** Opening DATASET CONTENT block **

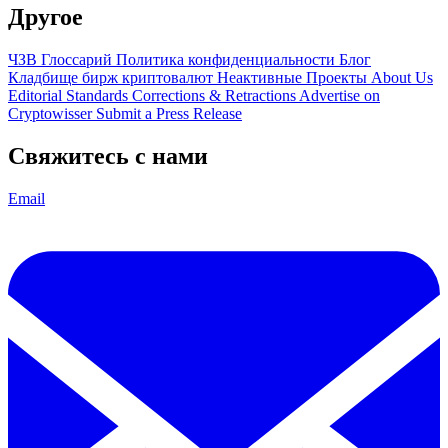
Другое
ЧЗВ
Глоссарий
Политика конфиденциальности
Блог
Кладбище бирж криптовалют
Неактивные Проекты
About Us
Editorial Standards
Corrections & Retractions
Advertise on
Cryptowisser
Submit a Press Release
Свяжитесь с нами
Email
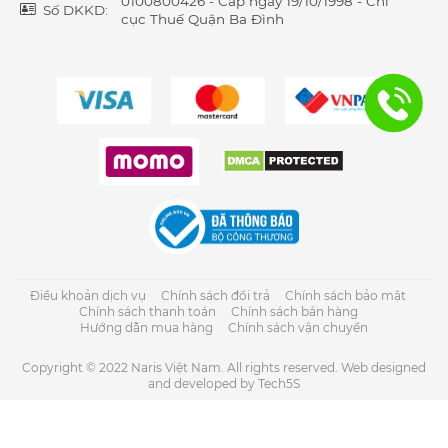
0100800426 - Cấp ngày 19/10/1998 - Chi
Số DKKD:
cục Thuế Quận Ba Đình
Điều khoản dịch vụ
Chính sách đổi trả
Chính sách bảo mật
Chính sách thanh toán
Chính sách bán hàng
Hướng dẫn mua hàng
Chính sách vận chuyển
Copyright © 2022 Naris Việt Nam. All rights reserved. Web designed
and developed by Tech5S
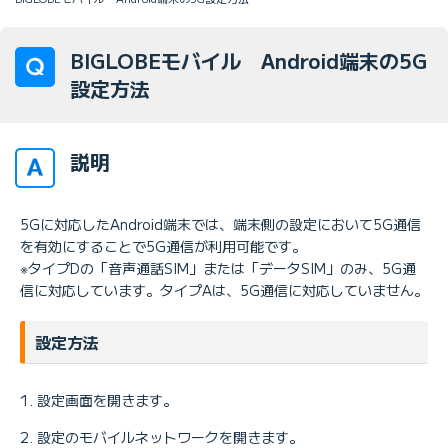
BIGLOBEモバイル Android端末の5G
設定方法
説明
5Gに対応したAndroid端末では、端末側の設定において5G通信
を有効にすることで5G通信が利用可能です。
※タイプDの「音声通話SIM」または「データSIM」のみ、5G通
信に対応しています。タイプAは、5G通信に対応していません。
設定方法
設定画面を開きます。
設定のモバイルネットワークを開きます。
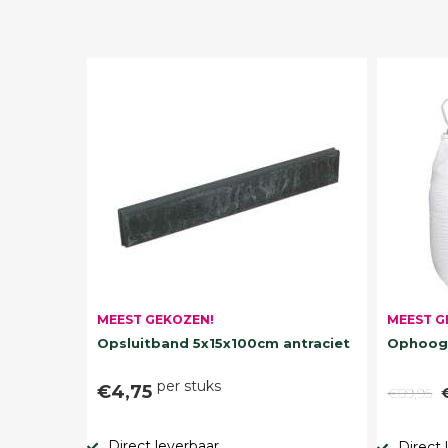
MEEST G
MEEST GEKOZEN!
Ophoogz
Opsluitband 5x15x100cm antraciet
per stuks
€4,75
€89,95
Direct leverbaar
Direct 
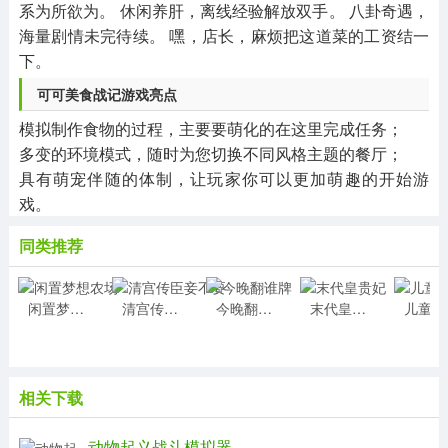
系为所欲为。 休闲养肝，离线经验解放双手。 八卦奇遇，
海量剧情未完待续。 嘿，店长，麻烦把这道菜的工资结一
下。
可可美食战记游戏亮点
模拟制作食物的过程，主要要萌化的在这里完成任务；
多变的环境模式，随时为您切换不同风格主题的餐厅；
具有萌宠伴随的体制，让玩家你可以更加萌趣的开始游
戏。
同类推荐
闲置梦想农场
清宫传臣妾不要
今晚翻谁牌
末代皇贵妃
儿
相关下载
动物起义战斗模拟器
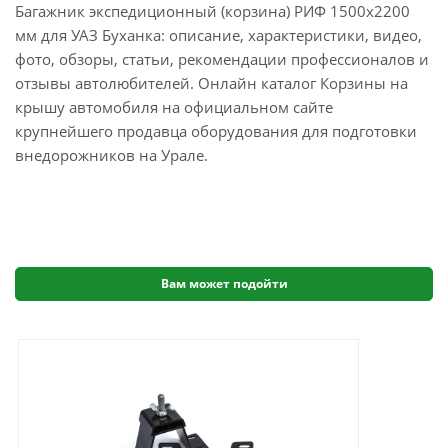
Багажник экспедиционный (корзина) РИФ 1500х2200
мм для УАЗ Буханка: описание, характеристики, видео,
фото, обзоры, статьи, рекомендации профессионалов и
отзывы автолюбителей. Онлайн каталог Корзины на
крышу автомобиля на официальном сайте
крупнейшего продавца оборудования для подготовки
внедорожников на Урале.
Вам может подойти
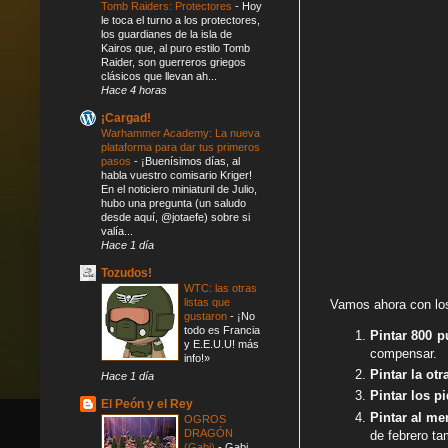
Tomb Raiders: Protectores
-
Hoy
le toca el turno a los protectores,
los guardianes de la isla de
Kairos que, al puro estilo Tomb
Raider, son guerreros griegos
clásicos que llevan ah...
Hace 4 horas
¡Cargad!
Warhammer Academy: La nueva
plataforma para dar tus primeros
pasos
-
¡Buenísimos días, al
habla vuestro comisario Kriger!
En el noticiero miniaturil de Julio,
hubo una pregunta (un saludo
desde aquí, @jotaefe) sobre si
valía...
Hace 1 día
Tozudos!
WTC: las otras
listas que
Vamos ahora con l
gustaron
-
¡No
todo es Francia
Pintar 800 p
y E.E.U.U! más
compensar.
info!»
Pintar la ot
Hace 1 día
Pintar los p
El Peón y el Rey
Pintar al m
OGROS
DRAGÓN
de febrero ta
(Gabi)
-
Gabi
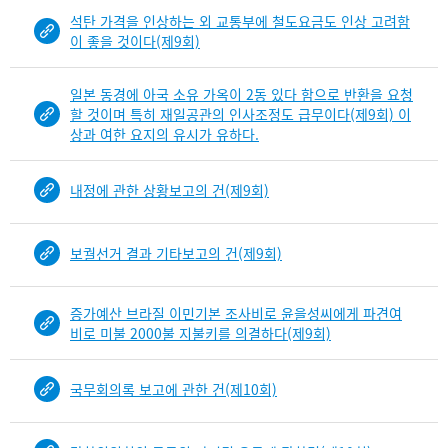
석탄 가격을 인상하는 외 교통부에 철도요금도 인상 고려함
이 좋을 것이다(제9회)
일본 동경에 아국 소유 가옥이 2동 있다 함으로 반환을 요청
할 것이며 특히 재일공관의 인사조정도 급무이다(제9회) 이
상과 여한 요지의 유시가 유하다.
내정에 관한 상황보고의 건(제9회)
보궐선거 결과 기타보고의 건(제9회)
증가예산 브라질 이민기본 조사비로 윤을성씨에게 파견여
비로 미불 2000불 지불키를 의결하다(제9회)
국무회의록 보고에 관한 건(제10회)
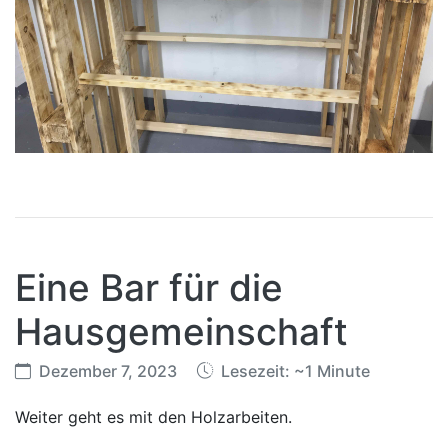
Eine Bar für die
Hausgemeinschaft
Dezember 7, 2023
Lesezeit: ~1 Minute
Weiter geht es mit den Holzarbeiten.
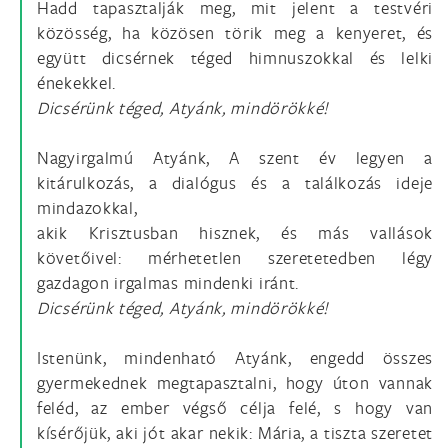
Hadd tapasztalják meg, mit jelent a testvéri
közösség, ha közösen törik meg a kenyeret, és
együtt dicsérnek téged himnuszokkal és lelki
énekekkel.
Dicsérünk téged, Atyánk, mindörökké!
Nagyirgalmú Atyánk, A szent év legyen a
kitárulkozás, a dialógus és a találkozás ideje
mindazokkal,
akik Krisztusban hisznek, és más vallások
követőivel: mérhetetlen szeretetedben légy
gazdagon irgalmas mindenki iránt.
Dicsérünk téged, Atyánk, mindörökké!
Istenünk, mindenható Atyánk, engedd összes
gyermekednek megtapasztalni, hogy úton vannak
feléd, az ember végső célja felé, s hogy van
kísérőjük, aki jót akar nekik: Mária, a tiszta szeretet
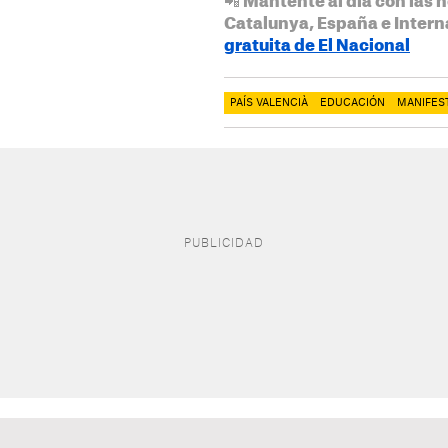
📲 Mantente al día con las n
Catalunya, España e Intern
gratuita de El Nacional
PAÍS VALENCIÀ
EDUCACIÓN
MANIFES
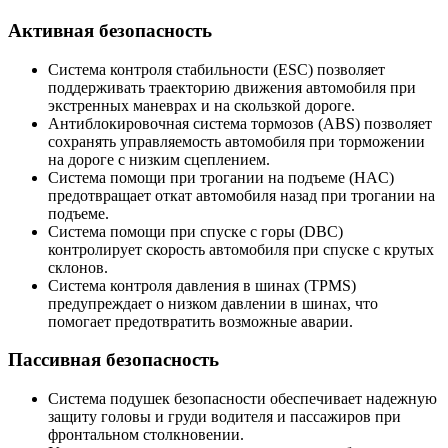
Активная безопасность
Система контроля стабильности (ESC) позволяет
поддерживать траекторию движения автомобиля при
экстренных маневрах и на скользкой дороге.
Антиблокировочная система тормозов (ABS) позволяет
сохранять управляемость автомобиля при торможении
на дороге с низким сцеплением.
Система помощи при трогании на подъеме (HAC)
предотвращает откат автомобиля назад при трогании на
подъеме.
Система помощи при спуске с горы (DBC)
контролирует скорость автомобиля при спуске с крутых
склонов.
Система контроля давления в шинах (TPMS)
предупреждает о низком давлении в шинах, что
помогает предотвратить возможные аварии.
Пассивная безопасность
Система подушек безопасности обеспечивает надежную
защиту головы и груди водителя и пассажиров при
фронтальном столкновении.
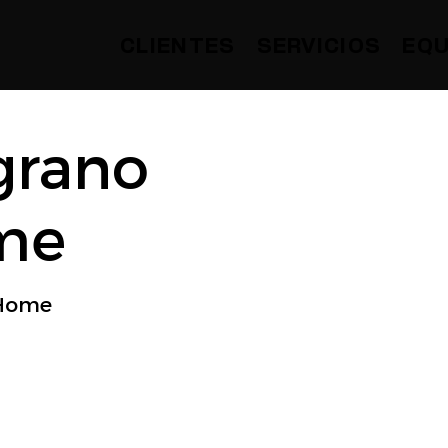
SERVICIOS
EQU
CLIENTES
grano
me
 Home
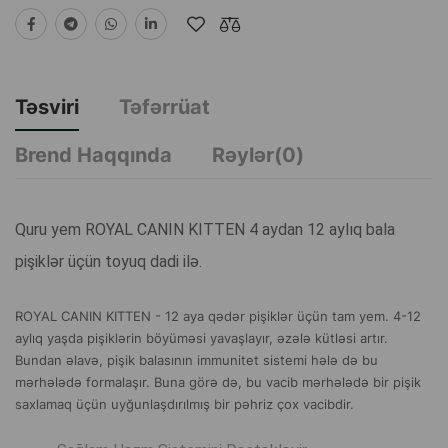
Təsviri
Təfərrüat
Brend Haqqında
Rəylər(0)
Quru yem ROYAL CANIN KITTEN 4 aydan 12 aylıq bala
pişiklər üçün toyuq dadi ilə.
ROYAL CANIN KITTEN - 12 aya qədər pişiklər üçün tam yem. 4-12
aylıq yaşda pişiklərin böyüməsi yavaşlayır, əzələ kütləsi artır.
Bundan əlavə, pişik balasının immunitet sistemi hələ də bu
mərhələdə formalaşır. Buna görə də, bu vacib mərhələdə bir pişik
saxlamaq üçün uyğunlaşdırılmış bir pəhriz çox vacibdir.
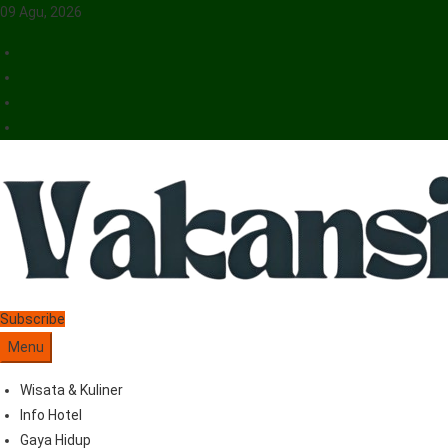
09 Agu, 2026
Vakansiinfo
Menyajikan Berita Serta Informasi Seputar Pariwisata Dan Hotel
Subscribe
Menu
Wisata & Kuliner
Info Hotel
Gaya Hidup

** Closing DATASET CONTENT block **

#### [WORK ORDER]
The task calls for all lines in the entries that hold "hogy".

#### [ANSWER FOR THE TASK]
gyermekednek megtapasztalni, hogy úton vannak
feléd, az ember végső célja felé, s hogy van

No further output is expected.